Hidden v. Jordan
Before: Sanderson
Synopsis
Mortgagee in Possession.—If permanent improvements, made by a mortgagee in possession, do not cost him anything, he is not entitled to anything for their construction, in an accounting with the mortgagor concerning rents and profits.
Accounting between Mortgagor and Mortgagee.—A mortgagee in possession cannot charge the mortgagor, in an accounting concerning rents and profits, with the cost of constructing new and permanent improvements, unless there are special circumstances requiring their construction.
Taking Account by Referee.—If the Commissioner to whom a case has been referred to take an account, commits an error at the threshold which unsettles the account, the Court is not bound to go over the account and correct the error, but may set aside the report, and again refer the case.
Taking an Account.—If, in an accounting concerning the -rents and. profits of land, between the mortgagor and mortgagee in possession, the testimony shows that the mortgagee paid expenses as he went along and had a balance in his hands at the end of the year, he should he charged with such balance.
By the Court, Sanderson, J.: This case has been here before on two occasions, and will be found reported in 21 Cal. 92, and 28 Cal. 301. On the last occasion the judgment was reversed and the findings, so far as they related to the account between the parties, vacated, and as to the account, a new trial was granted or a re-accounting directed.
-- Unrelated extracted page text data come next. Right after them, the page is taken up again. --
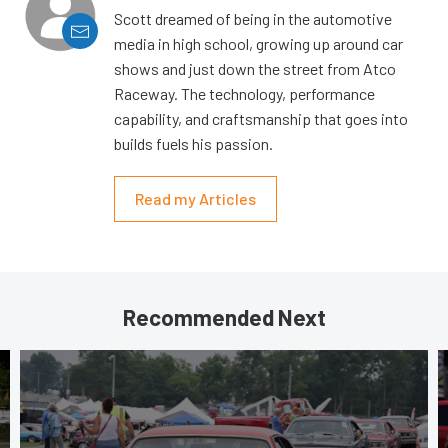
Scott dreamed of being in the automotive
media in high school, growing up around car
shows and just down the street from Atco
Raceway. The technology, performance
capability, and craftsmanship that goes into
builds fuels his passion.
Read my Articles
Recommended Next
Upon the return of the case to the Court below, it was referred to the Court Commissioner for the purpose of taking the account between the parties and reporting a judgment. The Commissioner having made his report, the plaintiff moved for a new trial, which was granted, and the case was again referred. The defendant has appealed from the order granting a new trial.
In taking the account for the year 1859, the referee found that the defendant had expended the sum of one thousand two hundred dollars in building a stone wall upon the premises ; that said stone wall was necessary for the protection of the crops, and that it enhanced the rental value of the farm. He therefore, in stating the account for that year, charged the plaintiff with that sum. He also found that for the years 1858 and 1859 the defendant had paid taxes on the farm to the amount of one hundred and ninety-five dollars and nine cents, which sum he also charged against the plaintiff, making the plaintiff’s debits for that year amount to one thousand three hundred and ninety-five dollars and nine cents. He further found that the defendant received seven hundred and [399]twenty dollars as net profits of the farm for that year. This sum he deducted from the amount of the plaintiff’s debits for the same period (one thousand three hundred and ninety-five dollars and nine cents), leaving a balance against the plaintiff in the account for that year of six hundred and seventy-five dollars and nine cents.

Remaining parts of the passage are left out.